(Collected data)
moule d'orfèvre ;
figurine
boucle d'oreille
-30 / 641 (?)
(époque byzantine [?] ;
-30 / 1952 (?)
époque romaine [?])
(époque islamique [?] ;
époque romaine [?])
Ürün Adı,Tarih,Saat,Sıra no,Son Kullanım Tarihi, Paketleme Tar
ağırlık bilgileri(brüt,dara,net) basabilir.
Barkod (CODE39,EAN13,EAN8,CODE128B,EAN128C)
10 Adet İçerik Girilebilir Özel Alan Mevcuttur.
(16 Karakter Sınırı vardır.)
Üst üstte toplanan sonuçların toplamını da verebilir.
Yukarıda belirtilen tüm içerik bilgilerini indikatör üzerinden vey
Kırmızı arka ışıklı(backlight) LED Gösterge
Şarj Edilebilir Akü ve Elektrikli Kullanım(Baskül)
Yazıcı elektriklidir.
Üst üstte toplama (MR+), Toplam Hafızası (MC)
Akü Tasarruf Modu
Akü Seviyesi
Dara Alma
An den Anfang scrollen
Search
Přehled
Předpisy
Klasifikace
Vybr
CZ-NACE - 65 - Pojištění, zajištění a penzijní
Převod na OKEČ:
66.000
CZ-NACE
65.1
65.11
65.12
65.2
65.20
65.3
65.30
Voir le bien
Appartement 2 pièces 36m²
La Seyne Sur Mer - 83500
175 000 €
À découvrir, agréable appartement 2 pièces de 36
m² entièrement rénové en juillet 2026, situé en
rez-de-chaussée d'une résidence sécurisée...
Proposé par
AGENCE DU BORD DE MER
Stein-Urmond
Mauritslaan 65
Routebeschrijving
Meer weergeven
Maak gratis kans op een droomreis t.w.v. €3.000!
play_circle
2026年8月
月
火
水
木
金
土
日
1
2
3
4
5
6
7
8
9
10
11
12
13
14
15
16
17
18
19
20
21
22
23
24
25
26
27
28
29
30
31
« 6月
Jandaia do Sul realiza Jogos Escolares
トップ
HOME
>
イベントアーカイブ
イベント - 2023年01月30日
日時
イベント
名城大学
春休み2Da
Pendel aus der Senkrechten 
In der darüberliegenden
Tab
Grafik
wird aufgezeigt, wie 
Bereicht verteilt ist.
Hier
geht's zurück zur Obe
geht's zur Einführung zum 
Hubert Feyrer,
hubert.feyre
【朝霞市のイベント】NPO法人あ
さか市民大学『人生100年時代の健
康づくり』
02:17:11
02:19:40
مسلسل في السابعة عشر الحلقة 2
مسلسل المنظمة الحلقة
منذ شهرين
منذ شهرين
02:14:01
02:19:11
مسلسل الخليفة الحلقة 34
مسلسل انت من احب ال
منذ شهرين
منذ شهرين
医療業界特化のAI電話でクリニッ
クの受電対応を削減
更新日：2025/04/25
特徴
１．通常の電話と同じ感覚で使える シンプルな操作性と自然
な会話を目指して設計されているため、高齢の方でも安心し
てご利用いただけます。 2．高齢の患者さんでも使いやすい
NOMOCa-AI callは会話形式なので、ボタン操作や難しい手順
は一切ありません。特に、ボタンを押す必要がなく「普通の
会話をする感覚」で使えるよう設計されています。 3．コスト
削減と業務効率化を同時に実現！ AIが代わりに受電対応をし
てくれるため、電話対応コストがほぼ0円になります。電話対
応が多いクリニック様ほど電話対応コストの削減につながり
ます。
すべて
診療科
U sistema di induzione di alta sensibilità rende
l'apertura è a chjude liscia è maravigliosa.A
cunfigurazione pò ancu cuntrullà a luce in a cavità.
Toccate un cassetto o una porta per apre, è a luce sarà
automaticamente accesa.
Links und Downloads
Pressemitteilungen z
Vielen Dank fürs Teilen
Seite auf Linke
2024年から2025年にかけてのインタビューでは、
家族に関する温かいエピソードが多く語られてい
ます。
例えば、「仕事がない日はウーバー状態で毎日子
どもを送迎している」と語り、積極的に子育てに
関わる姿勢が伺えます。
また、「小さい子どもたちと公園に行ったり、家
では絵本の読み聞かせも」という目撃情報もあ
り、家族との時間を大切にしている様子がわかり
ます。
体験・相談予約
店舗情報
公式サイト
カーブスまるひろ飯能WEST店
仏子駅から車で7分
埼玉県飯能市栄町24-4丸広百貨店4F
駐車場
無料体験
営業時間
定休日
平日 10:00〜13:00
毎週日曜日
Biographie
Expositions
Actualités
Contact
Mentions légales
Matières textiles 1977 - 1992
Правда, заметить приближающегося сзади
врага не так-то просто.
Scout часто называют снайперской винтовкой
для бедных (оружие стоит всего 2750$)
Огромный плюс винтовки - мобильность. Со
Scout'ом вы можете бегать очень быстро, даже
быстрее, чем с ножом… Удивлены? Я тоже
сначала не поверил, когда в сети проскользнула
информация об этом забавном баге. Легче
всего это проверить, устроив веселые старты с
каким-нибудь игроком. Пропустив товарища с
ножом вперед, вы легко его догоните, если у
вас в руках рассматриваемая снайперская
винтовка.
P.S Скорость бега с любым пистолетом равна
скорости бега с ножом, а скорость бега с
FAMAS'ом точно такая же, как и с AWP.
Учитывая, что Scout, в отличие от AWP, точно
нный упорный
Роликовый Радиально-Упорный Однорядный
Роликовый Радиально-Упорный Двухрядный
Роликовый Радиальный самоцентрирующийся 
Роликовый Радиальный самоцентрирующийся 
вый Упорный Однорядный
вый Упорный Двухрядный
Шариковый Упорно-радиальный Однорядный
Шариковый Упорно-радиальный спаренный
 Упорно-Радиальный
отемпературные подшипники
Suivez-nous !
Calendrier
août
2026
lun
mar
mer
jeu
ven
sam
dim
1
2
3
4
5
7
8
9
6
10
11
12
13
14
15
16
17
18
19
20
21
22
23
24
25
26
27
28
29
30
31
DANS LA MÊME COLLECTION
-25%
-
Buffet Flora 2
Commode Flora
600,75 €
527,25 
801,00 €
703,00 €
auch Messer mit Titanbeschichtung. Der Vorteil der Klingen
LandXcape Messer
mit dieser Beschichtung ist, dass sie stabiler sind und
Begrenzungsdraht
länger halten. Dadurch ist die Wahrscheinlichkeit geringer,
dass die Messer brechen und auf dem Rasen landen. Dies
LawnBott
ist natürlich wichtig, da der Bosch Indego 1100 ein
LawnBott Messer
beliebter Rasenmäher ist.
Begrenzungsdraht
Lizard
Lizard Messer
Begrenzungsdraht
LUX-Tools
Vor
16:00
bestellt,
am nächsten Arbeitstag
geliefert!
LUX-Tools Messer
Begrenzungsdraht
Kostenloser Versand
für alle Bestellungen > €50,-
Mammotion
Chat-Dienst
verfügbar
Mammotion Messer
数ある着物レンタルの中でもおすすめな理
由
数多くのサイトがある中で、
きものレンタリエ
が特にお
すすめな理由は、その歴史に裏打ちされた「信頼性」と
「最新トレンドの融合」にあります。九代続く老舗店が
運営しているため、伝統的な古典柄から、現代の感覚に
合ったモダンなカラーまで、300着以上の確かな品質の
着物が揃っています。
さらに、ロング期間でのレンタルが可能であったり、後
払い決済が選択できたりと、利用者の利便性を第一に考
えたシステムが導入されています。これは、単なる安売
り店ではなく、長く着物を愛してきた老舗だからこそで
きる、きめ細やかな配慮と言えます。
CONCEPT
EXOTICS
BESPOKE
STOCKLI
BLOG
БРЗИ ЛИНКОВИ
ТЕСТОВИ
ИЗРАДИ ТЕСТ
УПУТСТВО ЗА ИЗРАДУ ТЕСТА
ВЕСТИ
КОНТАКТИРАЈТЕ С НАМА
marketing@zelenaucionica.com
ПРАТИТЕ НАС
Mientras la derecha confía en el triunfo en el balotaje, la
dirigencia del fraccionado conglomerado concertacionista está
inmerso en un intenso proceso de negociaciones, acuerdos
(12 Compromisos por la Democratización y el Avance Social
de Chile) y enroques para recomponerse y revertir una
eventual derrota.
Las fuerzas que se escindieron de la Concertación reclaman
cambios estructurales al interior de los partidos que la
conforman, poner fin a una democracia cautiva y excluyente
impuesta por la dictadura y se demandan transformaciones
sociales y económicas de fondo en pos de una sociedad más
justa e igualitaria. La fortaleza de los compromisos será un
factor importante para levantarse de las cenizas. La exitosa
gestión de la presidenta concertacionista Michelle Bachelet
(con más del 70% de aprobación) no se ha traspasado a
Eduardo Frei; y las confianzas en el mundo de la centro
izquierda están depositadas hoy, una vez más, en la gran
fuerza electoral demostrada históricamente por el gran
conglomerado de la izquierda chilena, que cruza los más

## [Directions for this task]
In the records above, the line with "l'apertura è a chjude liscia è maravigliosa.A" marks the start and the line with "Matières textiles 1977 - 1992" marks the end; copy that stretch exactly, both lines included, and nothing else.

## [Exercise answer]
l'apertura è a chjude liscia è maravigliosa.A
cunfigurazione pò ancu cuntrullà a luce in a cavità.
Toccate un cassetto o una porta per apre, è a luce sarà
automaticamente accesa.
Links und Downloads
Pressemitteilungen z
Vielen Dank fürs Teilen
Seite auf Linke
2024年から2025年にかけてのインタビューでは、
家族に関する温かいエピソードが多く語られてい
ます。
例えば、「仕事がない日はウーバー状態で毎日子
どもを送迎している」と語り、積極的に子育てに
関わる姿勢が伺えます。
また、「小さい子どもたちと公園に行ったり、家
では絵本の読み聞かせも」という目撃情報もあ
り、家族との時間を大切にしている様子がわかり
ます。
体験・相談予約
店舗情報
公式サイト
カーブスまるひろ飯能WEST店
仏子駅から車で7分
埼玉県飯能市栄町24-4丸広百貨店4F
駐車場
無料体験
営業時間
定休日
平日 10:00〜13:00
毎週日曜日
Biographie
Expositions
Actualités
Contact
Mentions légales
Matières textiles 1977 - 1992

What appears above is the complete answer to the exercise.